**PROBLEM DETAILS:** Give back every entry precisely as written, without any of the images.

===============

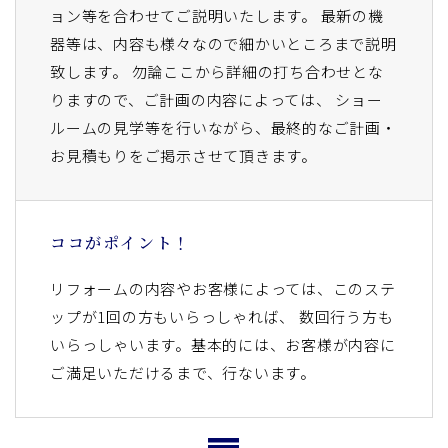
ョン等を合わせてご説明いたします。 最新の機
器等は、内容も様々なので細かいところまで説明
致します。 勿論ここから詳細の打ち合わせとな
りますので、ご計画の内容によっては、 ショー
ルームの見学等を行いながら、最終的なご計画・
お見積もりをご掲示させて頂きます。
ココがポイント！
リフォームの内容やお客様によっては、このステ
ップが1回の方もいらっしゃれば、 数回行う方も
いらっしゃいます。基本的には、お客様が内容に
ご満足いただけるまで、行ないます。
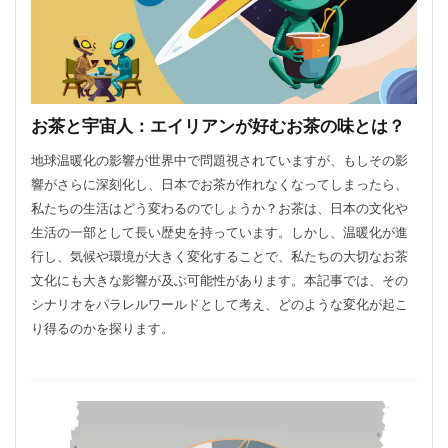
お茶と宇宙人：エイリアンが好むお茶の味とは？
地球温暖化の影響が世界中で問題視されていますが、もしその影
響がさらに深刻化し、日本でお茶が作れなくなってしまったら、
私たちの生活はどう変わるのでしょうか？お茶は、日本の文化や
生活の一部として長い歴史を持っています。しかし、温暖化が進
行し、気候や環境が大きく変化することで、私たちの大切なお茶
文化にも大きな影響が及ぶ可能性があります。本記事では、その
シナリオをパラレルワールドとして考え、どのような変化が起こ
り得るのかを探ります。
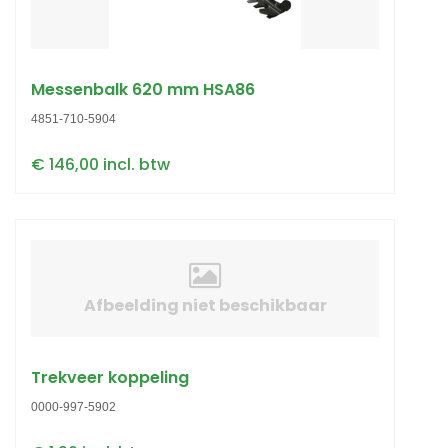
Messenbalk 620 mm HSA86
4851-710-5904
€ 146,00 incl. btw
Afbeelding niet beschikbaar
Trekveer koppeling
0000-997-5902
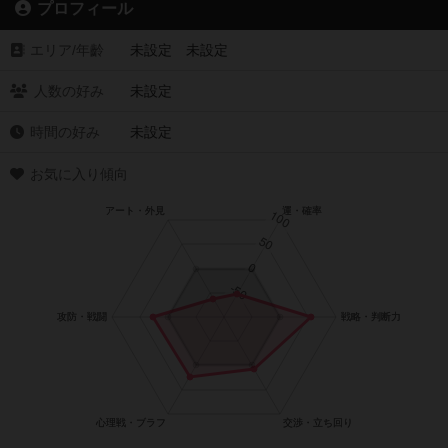
プロフィール
エリア/年齡
未設定 未設定
人数の好み
未設定
時間の好み
未設定
お気に入り傾向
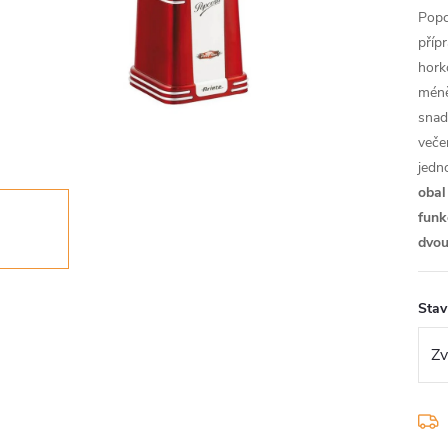
Popc
příp
hork
méně
snadn
veče
jedn
obal
funk
dvou
Stav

===============

**WRITTEN RESPONSE:**
ョン等を合わせてご説明いたします。 最新の機
器等は、内容も様々なので細かいところまで説明
致します。 勿論ここから詳細の打ち合わせとな
りますので、ご計画の内容によっては、 ショー
ルームの見学等を行いながら、最終的なご計画・
お見積もりをご掲示させて頂きます。
ココがポイント！
リフォームの内容やお客様によっては、このステ
ップが1回の方もいらっしゃれば、 数回行う方も
いらっしゃいます。基本的には、お客様が内容に
ご満足いただけるまで、行ないます。
お茶と宇宙人：エイリアンが好むお茶の味とは？
地球温暖化の影響が世界中で問題視されていますが、もしその影
響がさらに深刻化し、日本でお茶が作れなくなってしまったら、
私たちの生活はどう変わるのでしょうか？お茶は、日本の文化や
生活の一部として長い歴史を持っています。しかし、温暖化が進
行し、気候や環境が大きく変化することで、私たちの大切なお茶
文化にも大きな影響が及ぶ可能性があります。本記事では、その
シナリオをパラレルワールドとして考え、どのような変化が起こ
り得るのかを探ります。
Messenbalk 620 mm HSA86
4851-710-5904
€ 146,00 incl. btw
Afbeelding niet beschikbaar
Trekveer koppeling
0000-997-5902
プロフィール
エリア/年齡
未設定 未設定
人数の好み
未設定
時間の好み
未設定
お気に入り傾向
Popc
příp
hork
méně
snadn
veče
jedn
obal
funk
dvou
Stav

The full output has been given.